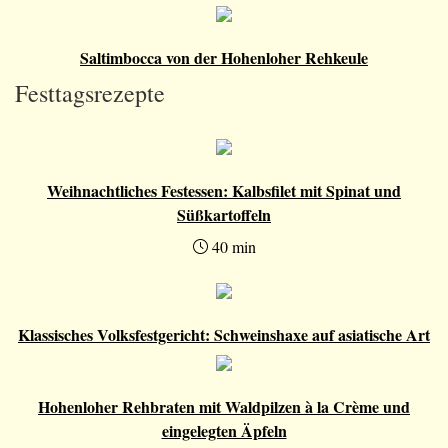
Saltimbocca von der Hohenloher Rehkeule
Festtagsrezepte
Weihnachtliches Festessen: Kalbsfilet mit Spinat und
Süßkartoffeln
40 min
Klassisches Volksfestgericht: Schweinshaxe auf asiatische Art
Hohenloher Rehbraten mit Waldpilzen à la Crème und
eingelegten Äpfeln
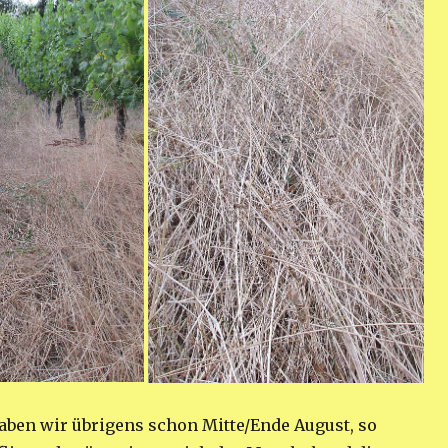
ben wir übrigens schon Mitte/Ende August, so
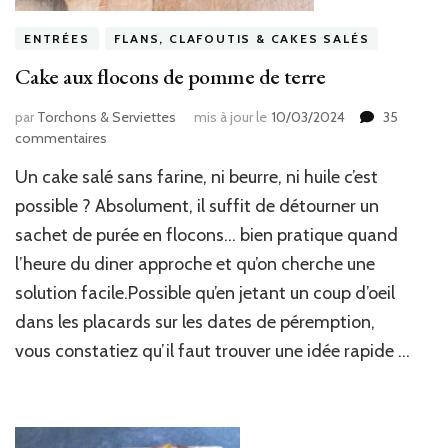
ENTRÉES
FLANS, CLAFOUTIS & CAKES SALÉS
Cake aux flocons de pomme de terre
par
Torchons & Serviettes
mis à jour le
10/03/2024
35
sur
commentaires
Cake
Un cake salé sans farine, ni beurre, ni huile c’est
aux
flocons
possible ? Absolument, il suffit de détourner un
de
sachet de purée en flocons… bien pratique quand
pomme
l’heure du diner approche et qu’on cherche une
de
terre
solution facile.Possible qu’en jetant un coup d’oeil
dans les placards sur les dates de péremption,
vous constatiez qu’il faut trouver une idée rapide …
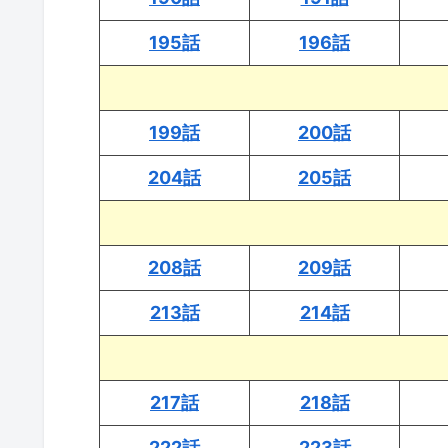
195話
196話
199話
200話
204話
205話
208話
209話
213話
214話
217話
218話
222話
223話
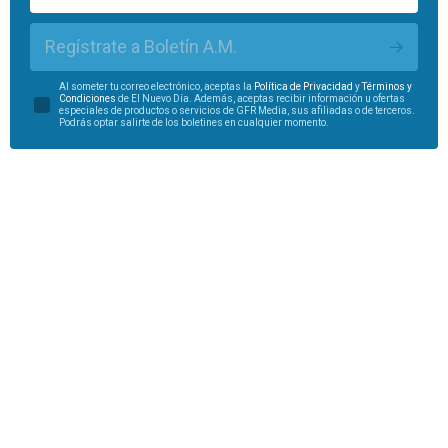
Regístrate a Boletín A.M.
Al someter tu correo electrónico, aceptas la
Política de Privacidad
y
Términos y
Condiciones
de El Nuevo Día. Además, aceptas recibir información u ofertas
especiales de productos o servicios de GFR Media, sus afiliadas o de terceros.
Podrás optar salirte de los boletines en cualquier momento.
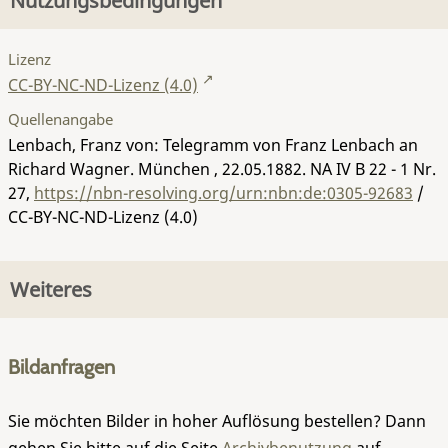
Nutzungsbedingungen
Lizenz
CC-BY-NC-ND-Lizenz (4.0)
Quellenangabe
Lenbach, Franz von: Telegramm von Franz Lenbach an
Richard Wagner. München , 22.05.1882.
NA IV B 22 - 1 Nr.
27
,
https://nbn-resolving.org/urn:nbn:de:0305-92683
/
CC-BY-NC-ND-Lizenz (4.0)
Weiteres
Bildanfragen
Sie möchten Bilder in hoher Auflösung bestellen? Dann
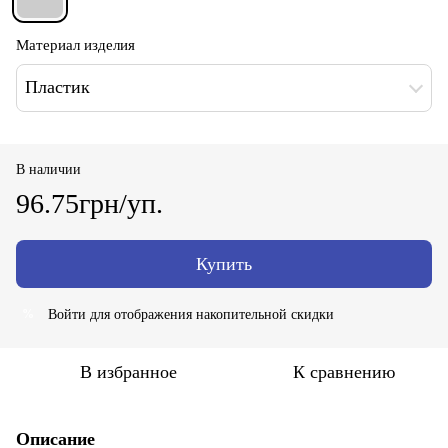
Материал изделия
Пластик
В наличии
96.75грн/уп.
Купить
Войти
для отображения накопительной скидки
%
В избранное
К сравнению
Описание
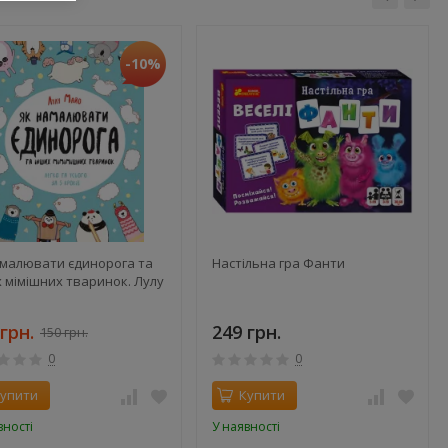
-10%
амалювати єдинорога та
Настільна гра Фанти
 мімішних тваринок. Лулу
грн.
249 грн.
150 грн.
0
0
упити
Купити
вності
У наявності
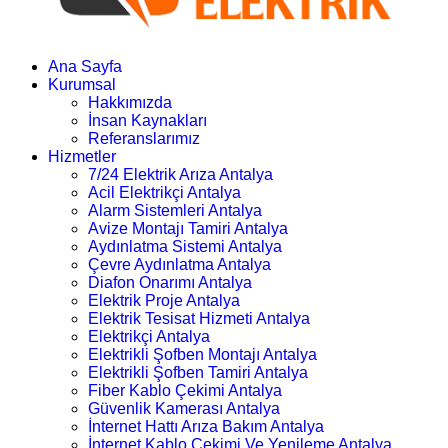
Ana Sayfa
Kurumsal
Hakkımızda
İnsan Kaynakları
Referanslarımız
Hizmetler
7/24 Elektrik Arıza Antalya
Acil Elektrikçi Antalya
Alarm Sistemleri Antalya
Avize Montajı Tamiri Antalya
Aydınlatma Sistemi Antalya
Çevre Aydınlatma Antalya
Diafon Onarımı Antalya
Elektrik Proje Antalya
Elektrik Tesisat Hizmeti Antalya
Elektrikçi Antalya
Elektrikli Şofben Montajı Antalya
Elektrikli Şofben Tamiri Antalya
Fiber Kablo Çekimi Antalya
Güvenlik Kamerası Antalya
İnternet Hattı Arıza Bakım Antalya
İnternet Kablo Çekimi Ve Yenileme Antalya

****************************************

▶ **Task objective**
Scan the data for lines containing "Montajı" and copy all of them.

▶ **Response to the task**
Avize Montajı Tamiri Antalya
Elektrikli Şofben Montajı Antalya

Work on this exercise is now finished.